Geduldig beantwortet der junge Albanier die Fragen und freut sich über die Aufmerksamkeit, die er bekommt. Dabei vergisst er nie für seine Mutter zu übersetzen, die zwischenzeitlich ihre erste Karte gebastelt hat. Zufrieden blickt sie auf ihr Werk, das sie mit Stempeln und Gebasteltem verziert und beklebt hat. „Die können wir nun in unsere Heimat schicken“, sagt der Junge zu seiner Mutter.


Zur Person: 
Renate Riemensperger hat im Oktober vergangenen Jahres die Leitung der städtischen Seniorenarbeit im „Treffpunkt ab 50“ übernommen. Seither leitet sie auch den Kurs „Kreativ- und Handarbeitstreff“. In jungen Jahren hat die 51-Jährige als Arzthelferin gearbeitet, bis sie nach einer Umschulung zur Bürokauffrau die vergangenen 15 Jahre als stellvertretende Leiterin der Lörracher Friedhofsverwaltung tätig war. Mit Freude hat sie 2014 die Leitung des „Treffpunkt ab 50“ übernommen und möchte mit neuen Ideen das gute Angebot noch besser machen.

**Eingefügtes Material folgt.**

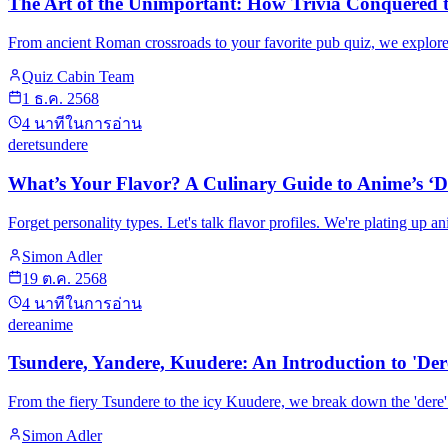
The Art of the Unimportant: How Trivia Conquered 
From ancient Roman crossroads to your favorite pub quiz, we explore 
Quiz Cabin Team
1 ธ.ค. 2568
4
นาทีในการอ่าน
dere
tsundere
What’s Your Flavor? A Culinary Guide to Anime’s ‘De
Forget personality types. Let's talk flavor profiles. We're plating up
Simon Adler
19 ต.ค. 2568
4
นาทีในการอ่าน
dere
anime
Tsundere, Yandere, Kuudere: An Introduction to 'Der
From the fiery Tsundere to the icy Kuudere, we break down the 'dere
Simon Adler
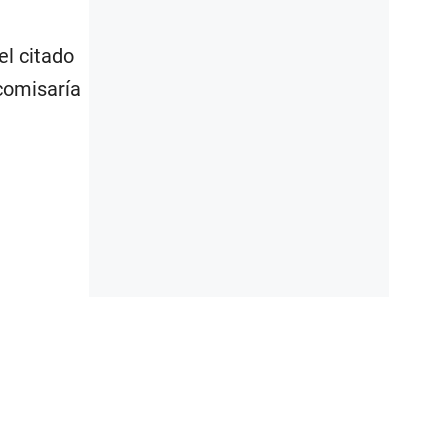
el citado
comisaría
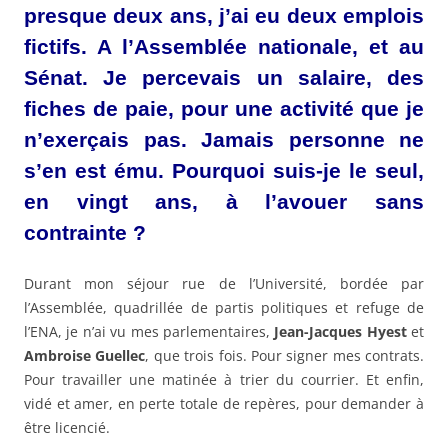
presque deux ans, j’ai eu deux emplois
fictifs. A l’Assemblée nationale, et au
Sénat. Je percevais un salaire, des
fiches de paie, pour une activité que je
n’exerçais pas. Jamais personne ne
s’en est ému. Pourquoi suis-je le seul,
en vingt ans, à l’avouer sans
contrainte ?
Durant mon séjour rue de l’Université, bordée par
l’Assemblée, quadrillée de partis politiques et refuge de
l’ENA, je n’ai vu mes parlementaires,
Jean-Jacques Hyest
et
Ambroise Guellec
, que trois fois. Pour signer mes contrats.
Pour travailler une matinée à trier du courrier. Et enfin,
vidé et amer, en perte totale de repères, pour demander à
être licencié.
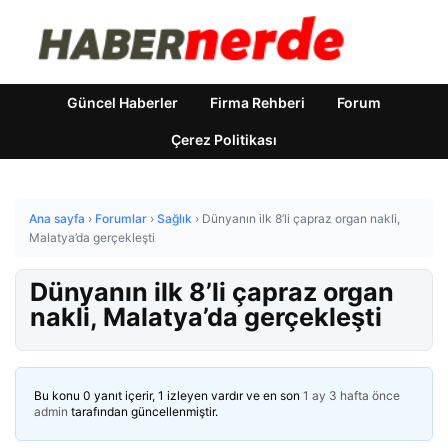
Güncel Haberler
Firma Rehberi
Forum
Çerez Politikası
Ana sayfa
›
Forumlar
›
Sağlık
›
Dünyanın ilk 8’li çapraz organ nakli,
Malatya’da gerçekleşti
Dünyanın ilk 8’li çapraz organ
nakli, Malatya’da gerçekleşti
Bu konu 0 yanıt içerir, 1 izleyen vardır ve en son
1 ay 3 hafta önce
admin
tarafından güncellenmiştir.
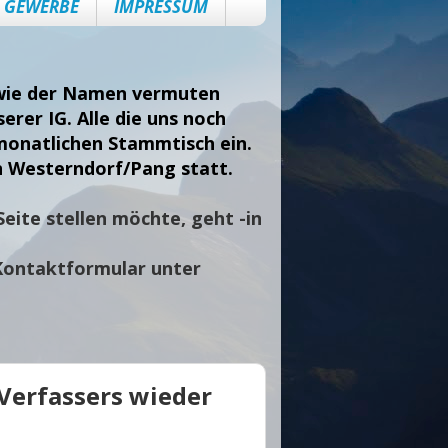
GEWERBE
IMPRESSUM
, wie der Namen vermuten
erer IG. Alle die uns noch
monatlichen Stammtisch ein.
n Westerndorf/Pang statt.
eite stellen möchte, geht -in
Kontaktformular unter
 Verfassers wieder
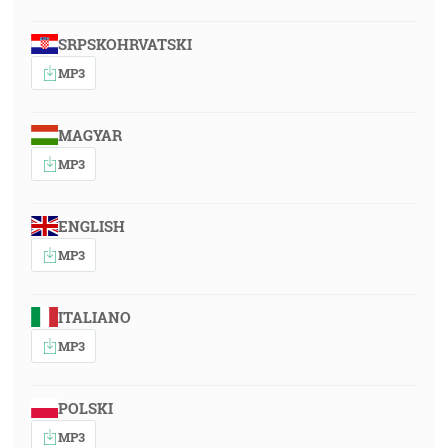
SRPSKOHRVATSKI
MP3
MAGYAR
MP3
ENGLISH
MP3
ITALIANO
MP3
POLSKI
MP3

Der „Treffpunkt ab 50“ ist eine Einrichtung der Stadt Lörrach im Alten Rathaus, die ein vielseitiges Programm für Senioren anbietet und zum Ziel hat „Begegnung zu ermöglichen“, um den Verlust an Kontakten mit zunehmendem Alter auszugleichen.

Um unterschiedliche Zielgruppen erreichen zu können, haben sich im Treffpunkt inzwischen über 30 Interessengruppen gebildet, die alle von über 60 ehrenamtlichen Mitarbeitern geleitet werden. . Der Eintritt in eine Gruppe ist jederzeit möglich.

Den „Treffpunkt 50“ kann jeder mitgestalten, der sein Wissen und Können sowie Ideen und Erfahrungen einbringen möchte.
Das Programmheft  liegt in den städtischen Einrichtungen aus oder kann auch im Internet unter www.loerrach.de/seniorenarbeit eingesehen werden.